DATA below:

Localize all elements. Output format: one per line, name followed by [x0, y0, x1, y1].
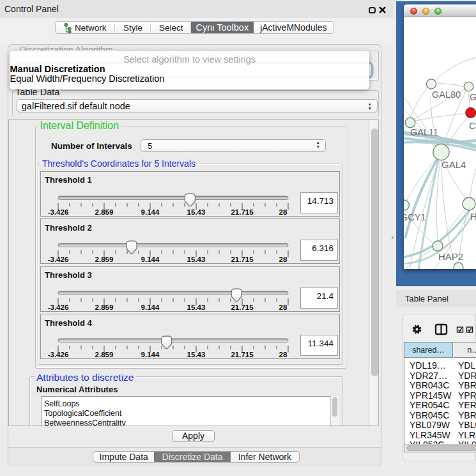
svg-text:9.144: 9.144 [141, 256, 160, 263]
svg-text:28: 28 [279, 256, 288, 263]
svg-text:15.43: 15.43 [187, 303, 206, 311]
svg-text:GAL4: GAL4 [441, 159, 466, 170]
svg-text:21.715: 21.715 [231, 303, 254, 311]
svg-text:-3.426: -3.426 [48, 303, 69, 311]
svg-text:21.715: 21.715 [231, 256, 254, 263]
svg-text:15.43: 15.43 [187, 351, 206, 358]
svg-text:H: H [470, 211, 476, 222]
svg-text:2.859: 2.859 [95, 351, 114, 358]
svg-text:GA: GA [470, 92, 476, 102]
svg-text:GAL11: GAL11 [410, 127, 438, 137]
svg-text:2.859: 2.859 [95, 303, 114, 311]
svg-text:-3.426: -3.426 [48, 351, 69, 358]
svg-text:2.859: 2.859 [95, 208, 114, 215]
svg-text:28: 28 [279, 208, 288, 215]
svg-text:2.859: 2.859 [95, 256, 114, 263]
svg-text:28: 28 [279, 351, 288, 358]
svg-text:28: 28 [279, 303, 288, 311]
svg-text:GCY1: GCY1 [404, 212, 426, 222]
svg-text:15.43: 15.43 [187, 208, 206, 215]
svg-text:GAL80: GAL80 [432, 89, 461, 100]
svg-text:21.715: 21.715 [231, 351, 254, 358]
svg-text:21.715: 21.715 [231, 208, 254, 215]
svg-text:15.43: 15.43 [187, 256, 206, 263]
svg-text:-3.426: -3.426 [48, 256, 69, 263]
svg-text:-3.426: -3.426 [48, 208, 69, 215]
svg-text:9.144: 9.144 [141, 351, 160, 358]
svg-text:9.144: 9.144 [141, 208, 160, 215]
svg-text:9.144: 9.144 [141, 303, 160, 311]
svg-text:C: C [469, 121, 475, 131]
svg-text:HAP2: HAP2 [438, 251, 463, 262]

End of DATA.

Exclude all images, then retype the records above without alteration.

### RESPONSE BOX
Localize all elements. Output format: one per line, name followed by [x0, y0, x1, y1].
svg-text:9.144: 9.144 [141, 256, 160, 263]
svg-text:28: 28 [279, 256, 288, 263]
svg-text:15.43: 15.43 [187, 303, 206, 311]
svg-text:GAL4: GAL4 [441, 159, 466, 170]
svg-text:21.715: 21.715 [231, 303, 254, 311]
svg-text:-3.426: -3.426 [48, 303, 69, 311]
svg-text:21.715: 21.715 [231, 256, 254, 263]
svg-text:15.43: 15.43 [187, 351, 206, 358]
svg-text:H: H [470, 211, 476, 222]
svg-text:2.859: 2.859 [95, 351, 114, 358]
svg-text:GA: GA [470, 92, 476, 102]
svg-text:GAL11: GAL11 [410, 127, 438, 137]
svg-text:2.859: 2.859 [95, 303, 114, 311]
svg-text:-3.426: -3.426 [48, 351, 69, 358]
svg-text:2.859: 2.859 [95, 208, 114, 215]
svg-text:28: 28 [279, 208, 288, 215]
svg-text:2.859: 2.859 [95, 256, 114, 263]
svg-text:28: 28 [279, 351, 288, 358]
svg-text:28: 28 [279, 303, 288, 311]
svg-text:GCY1: GCY1 [404, 212, 426, 222]
svg-text:15.43: 15.43 [187, 208, 206, 215]
svg-text:GAL80: GAL80 [432, 89, 461, 100]
svg-text:21.715: 21.715 [231, 351, 254, 358]
svg-text:21.715: 21.715 [231, 208, 254, 215]
svg-text:15.43: 15.43 [187, 256, 206, 263]
svg-text:-3.426: -3.426 [48, 256, 69, 263]
svg-text:-3.426: -3.426 [48, 208, 69, 215]
svg-text:9.144: 9.144 [141, 351, 160, 358]
svg-text:9.144: 9.144 [141, 208, 160, 215]
svg-text:9.144: 9.144 [141, 303, 160, 311]
svg-text:C: C [469, 121, 475, 131]
svg-text:HAP2: HAP2 [438, 251, 463, 262]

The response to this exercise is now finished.